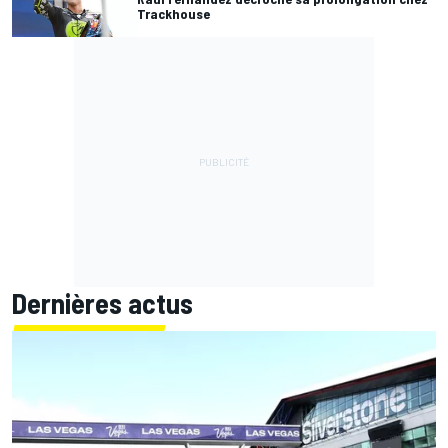
Trackhouse
Dernières actus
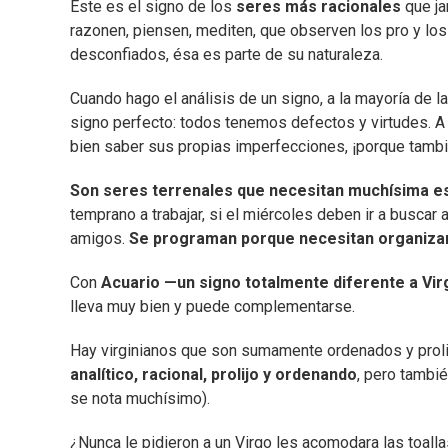
Este es el signo de los
seres más racionales
que ja
razonen, piensen, mediten, que observen los pro y los 
desconfiados, ésa es parte de su naturaleza.
Cuando hago el análisis de un signo, a la mayoría de l
signo perfecto: todos tenemos defectos y virtudes. A
bien saber sus propias imperfecciones, ¡porque tambié
Son seres terrenales que necesitan muchísima es
temprano a trabajar, si el miércoles deben ir a buscar 
amigos.
Se programan porque necesitan organiza
Con
Acuario —un signo totalmente diferente a Vi
lleva muy bien y puede complementarse.
Hay virginianos que son sumamente ordenados y prolij
analítico, racional, prolijo y ordenando
, pero tambié
se nota muchísimo).
¿Nunca le pidieron a un Virgo les acomodara las toall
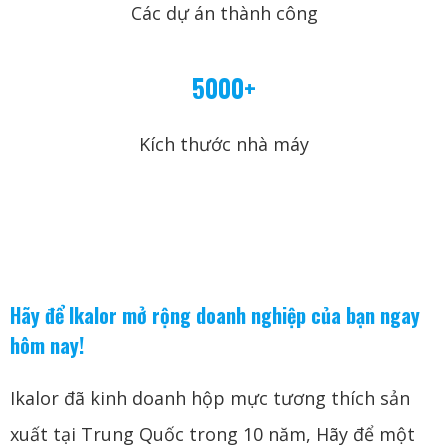
Các dự án thành công
5000+
Kích thước nhà máy
Hãy để Ikalor mở rộng doanh nghiệp của bạn ngay
hôm nay!
Ikalor đã kinh doanh hộp mực tương thích sản
xuất tại Trung Quốc trong 10 năm, Hãy để một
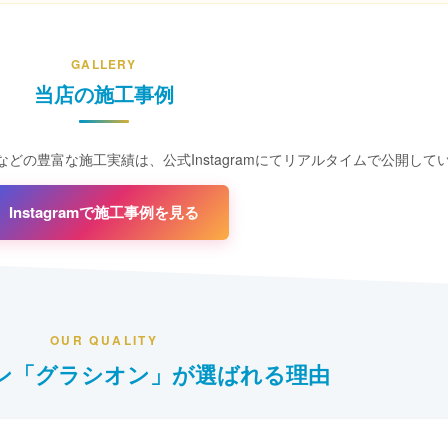
GALLERY
当店の施工事例
どの豊富な施工実績は、公式Instagramにてリアルタイムで公開して
Instagramで施工事例を見る
OUR QUALITY
ン「グラシオン」が選ばれる理由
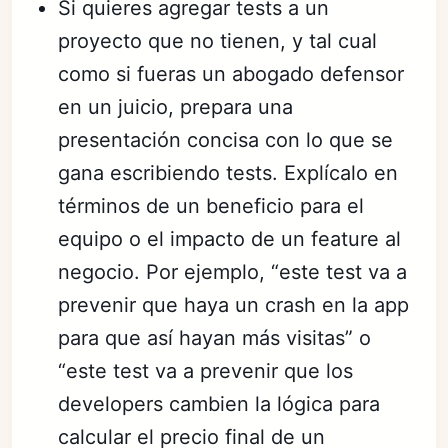
Si quieres agregar tests a un
proyecto que no tienen, y tal cual
como si fueras un abogado defensor
en un juicio, prepara una
presentación concisa con lo que se
gana escribiendo tests. Explícalo en
términos de un beneficio para el
equipo o el impacto de un feature al
negocio. Por ejemplo, “este test va a
prevenir que haya un crash en la app
para que así hayan más visitas” o
“este test va a prevenir que los
developers cambien la lógica para
calcular el precio final de un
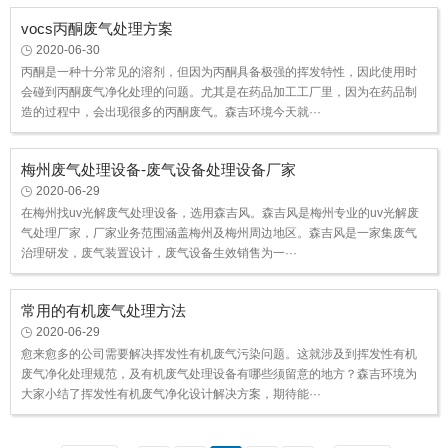
vocs丙酮废气处理方案
2020-06-30
丙酮是一种十分常见的溶剂，但因为丙酮具备极强的挥发特性，因此使用时
会碰到丙酮废气净化处理的问题。尤其是在药品加工工厂里，因为在药品制
造的过程中，会出现很多的丙酮废气。森吉环境今天就···
梅州废气处理设备-废气设备处理设备厂家
2020-06-29
在梅州找uv光解废气处理设备，选用森吉风。森吉风是梅州专业的uv光解废
气处理厂家，厂家业务范围涵盖梅州及梅州周边地区。森吉风是一家集废气
治理研发，废气装置设计，废气设备生效销售为一···
常用的有机废气处理方法
2020-06-29
愈来愈多的公司需要解决挥发性有机废气污染问题。这就涉及到挥发性有机
废气净化处理规范，及有机废气处理设备有哪些须留意的地方？森吉环境为
大家小结了挥发性有机废气净化设计解决方案，期待能···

——

Show the lines of the data that hold the word "doanh".

Hãy để Ikalor mở rộng doanh nghiệp của bạn ngay
Ikalor đã kinh doanh hộp mực tương thích sản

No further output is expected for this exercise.